Your answer should be the lines below from the one with "Noaua (498, 2457)" to the one with "Guaixe (59, 2457)", both included, given again exactly and with nothing added.

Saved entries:
Segment Open

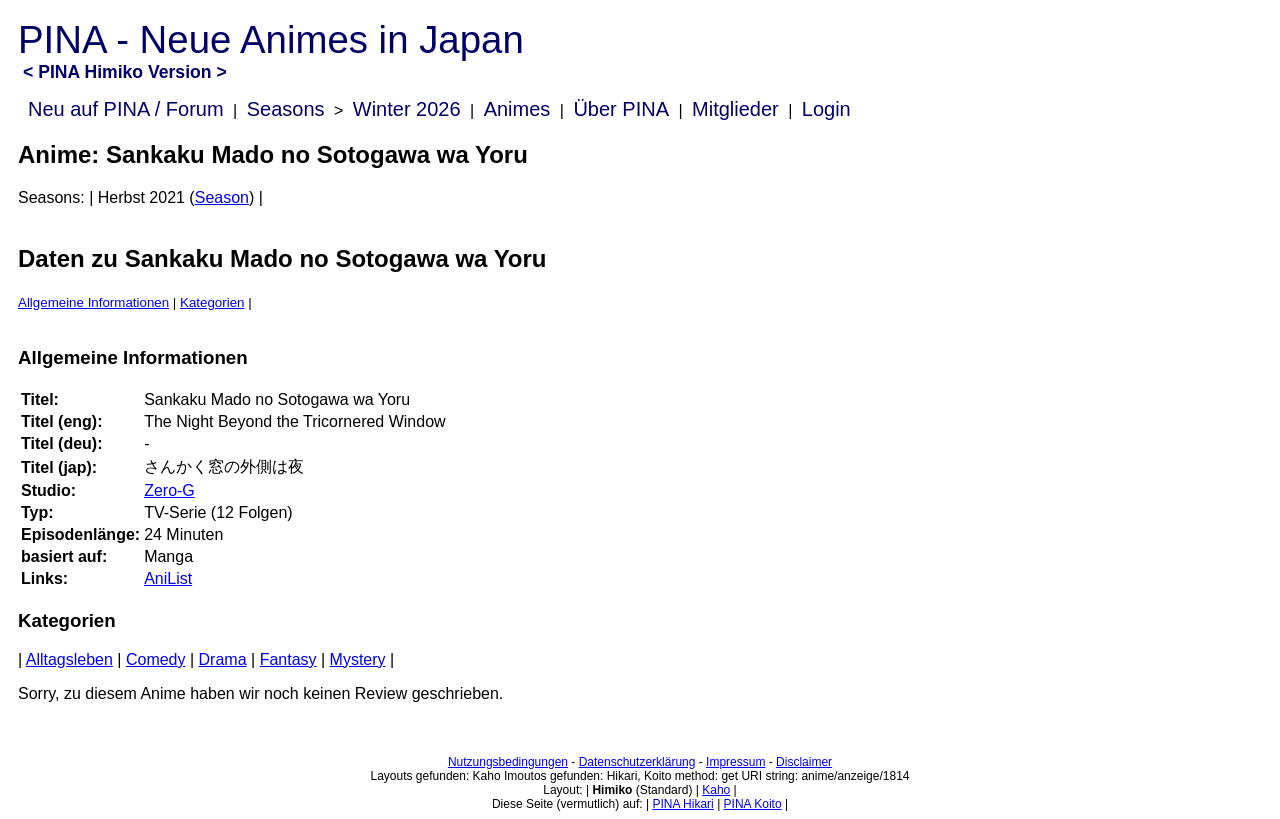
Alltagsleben (69, 659)
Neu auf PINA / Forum (126, 109)
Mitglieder (735, 109)
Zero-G (169, 490)
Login (826, 109)
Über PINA (621, 109)
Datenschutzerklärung (637, 762)
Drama (223, 659)
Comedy (156, 659)
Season (222, 197)
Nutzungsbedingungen (508, 762)
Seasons (286, 109)
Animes (517, 109)
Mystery (358, 659)
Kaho (716, 790)
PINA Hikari (682, 804)
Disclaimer (804, 762)
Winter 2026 (407, 109)
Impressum (735, 762)
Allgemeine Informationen (93, 302)
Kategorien (212, 302)
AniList (168, 578)
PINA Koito (753, 804)
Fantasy (288, 659)
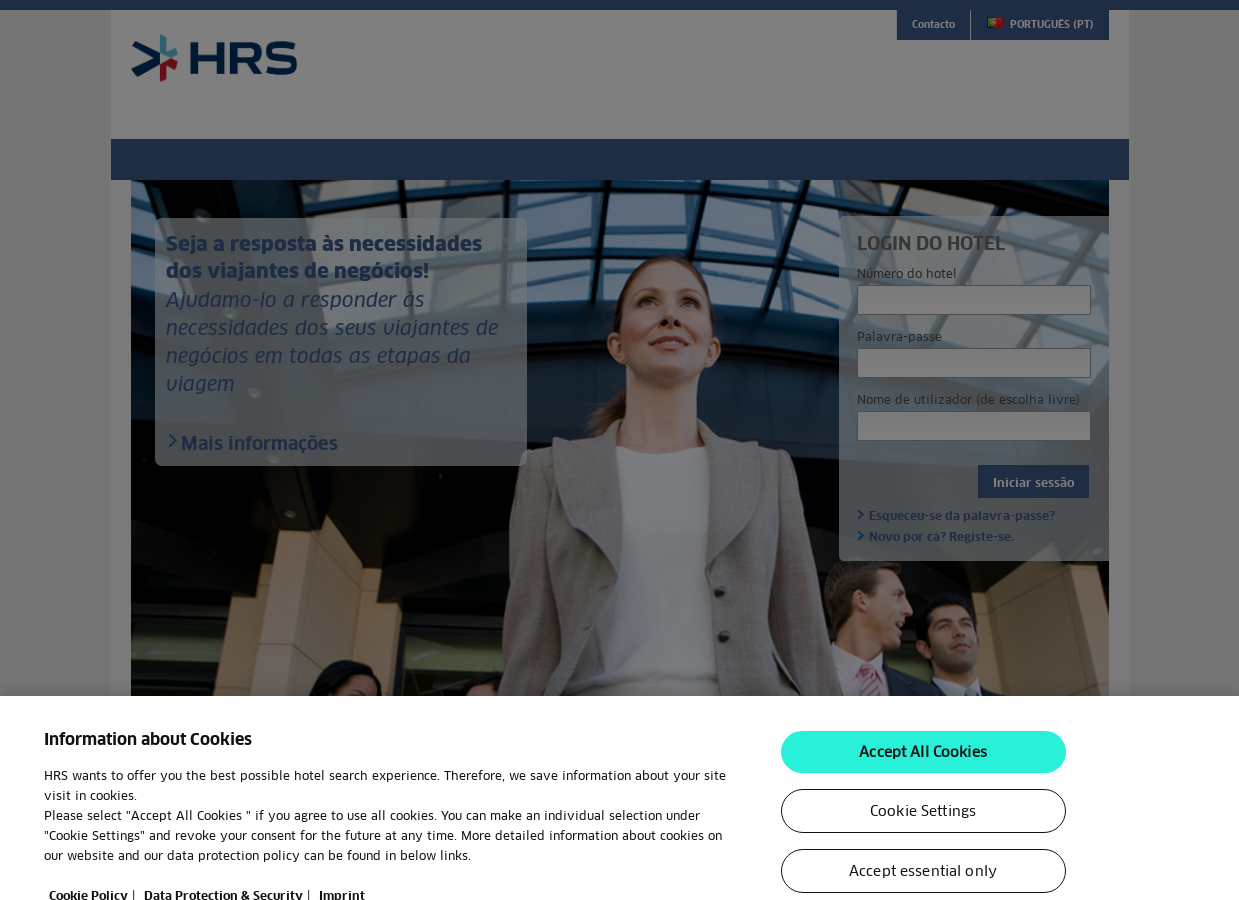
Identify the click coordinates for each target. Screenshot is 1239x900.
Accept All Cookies (923, 770)
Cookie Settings (923, 829)
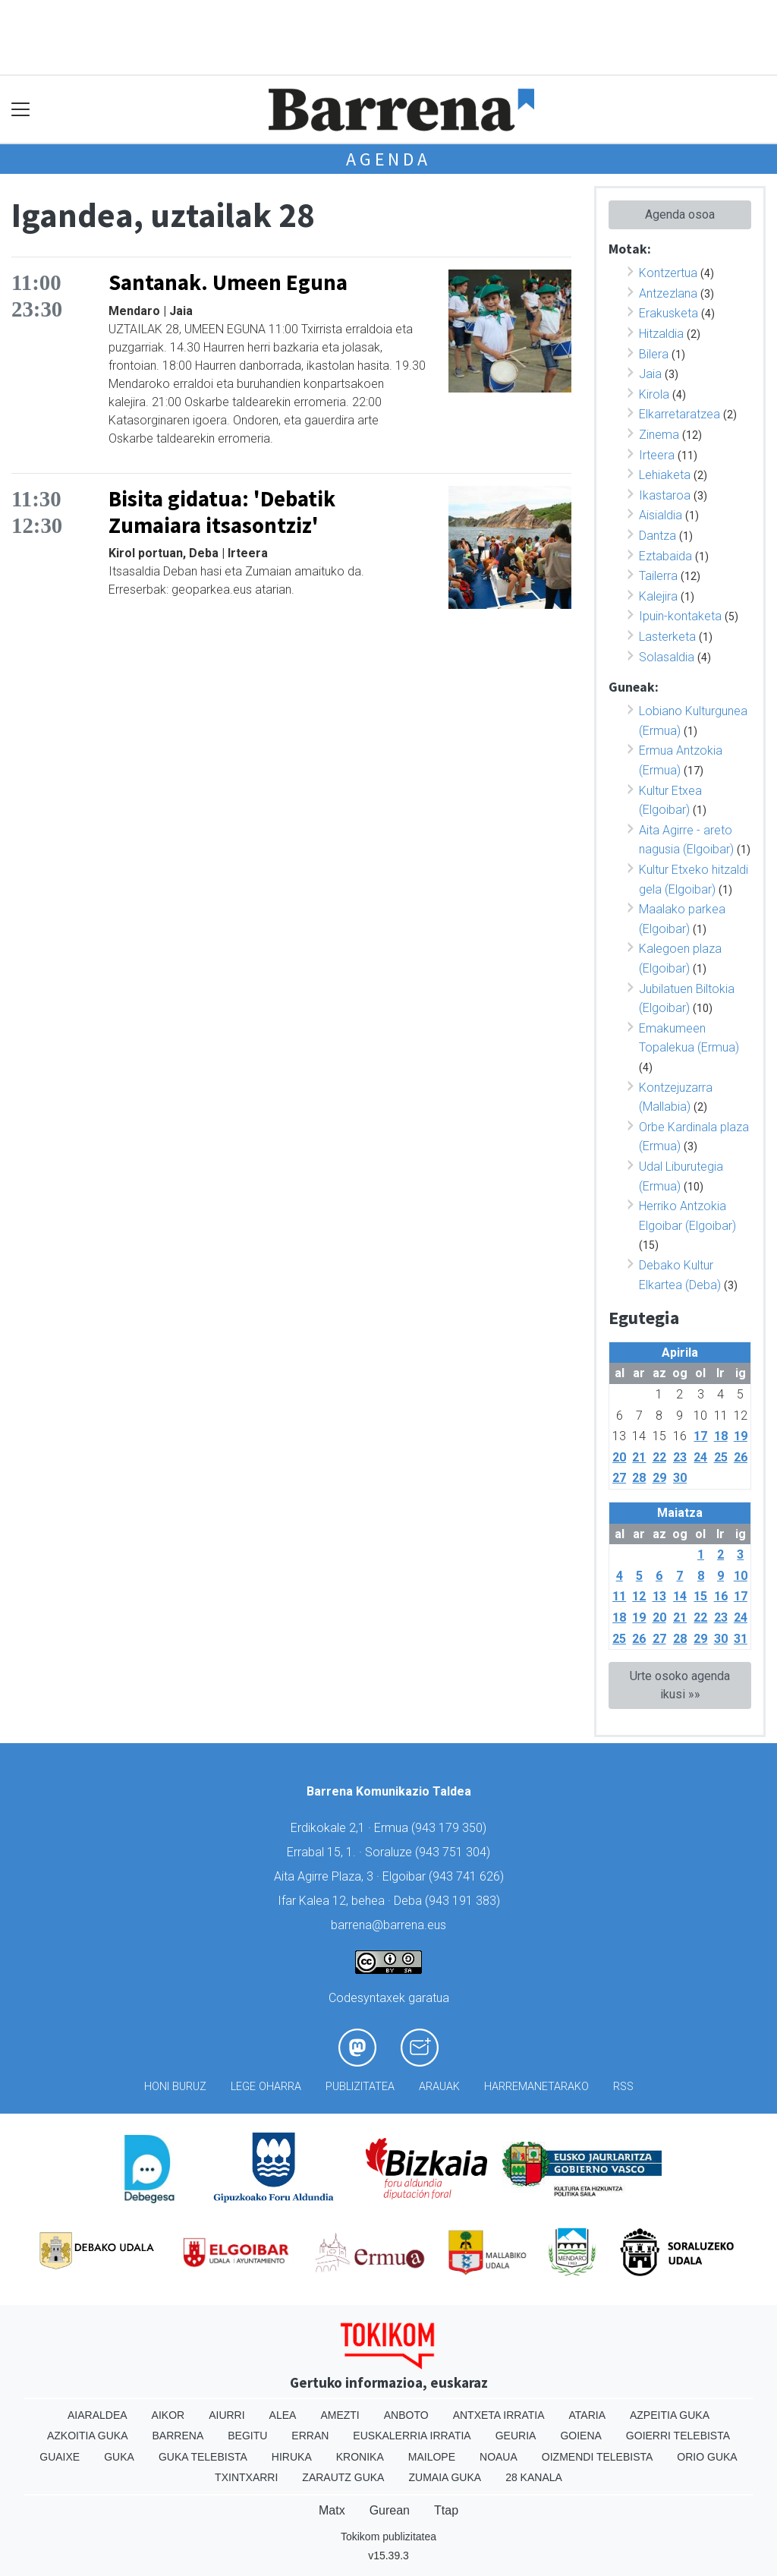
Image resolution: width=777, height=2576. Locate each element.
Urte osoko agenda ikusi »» (680, 1685)
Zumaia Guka (444, 2477)
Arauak (439, 2086)
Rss (623, 2086)
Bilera (653, 354)
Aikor (168, 2415)
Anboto (406, 2415)
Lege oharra (266, 2086)
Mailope (431, 2457)
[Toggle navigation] (21, 109)
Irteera (657, 455)
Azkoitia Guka (87, 2435)
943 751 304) (454, 1852)
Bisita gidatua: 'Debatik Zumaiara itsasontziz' (222, 512)
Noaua (498, 2457)
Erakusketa (668, 313)
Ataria (587, 2415)
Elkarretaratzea (679, 414)
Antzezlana (668, 293)
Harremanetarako (536, 2086)
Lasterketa (667, 636)
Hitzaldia (661, 333)
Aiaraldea (97, 2415)
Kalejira (658, 596)
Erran (310, 2435)
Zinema (659, 434)
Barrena (178, 2435)
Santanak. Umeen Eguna (228, 282)
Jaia (650, 374)
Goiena (580, 2435)
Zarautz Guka (343, 2477)
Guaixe (59, 2457)
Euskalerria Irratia (411, 2435)
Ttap (446, 2510)
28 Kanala (533, 2477)
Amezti (339, 2415)
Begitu (247, 2435)
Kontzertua (668, 273)
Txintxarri (246, 2477)
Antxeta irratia (499, 2415)
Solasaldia (666, 657)
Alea (283, 2415)
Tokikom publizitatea (388, 2536)
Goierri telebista (678, 2435)
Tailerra (658, 576)
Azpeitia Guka (669, 2415)
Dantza (657, 535)
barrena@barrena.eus (388, 1925)
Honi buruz (175, 2086)
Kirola (654, 394)
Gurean (390, 2510)
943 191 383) (464, 1900)
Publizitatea (360, 2086)
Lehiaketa (664, 475)
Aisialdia (660, 515)
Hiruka (292, 2457)
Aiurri (226, 2415)
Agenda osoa (680, 214)
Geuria (515, 2435)
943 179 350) (450, 1828)
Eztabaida (665, 556)
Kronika (360, 2457)
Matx (332, 2510)
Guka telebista (203, 2457)
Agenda (388, 159)
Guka (119, 2457)
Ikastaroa (664, 495)
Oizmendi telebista (597, 2457)
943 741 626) (468, 1876)
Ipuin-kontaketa (680, 616)
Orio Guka (707, 2457)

Segment Closed

• [REPLY]:
Noaua (498, 2457)
Erakusketa (668, 313)
Ataria (587, 2415)
Elkarretaratzea (679, 414)
Antzezlana (668, 293)
Harremanetarako (536, 2086)
Lasterketa (667, 636)
Hitzaldia (661, 333)
Aiaraldea (97, 2415)
Kalejira (658, 596)
Erran (310, 2435)
Zinema (659, 434)
Barrena (178, 2435)
Santanak. Umeen Eguna (228, 282)
Jaia (650, 374)
Goiena (580, 2435)
Zarautz Guka (343, 2477)
Guaixe (59, 2457)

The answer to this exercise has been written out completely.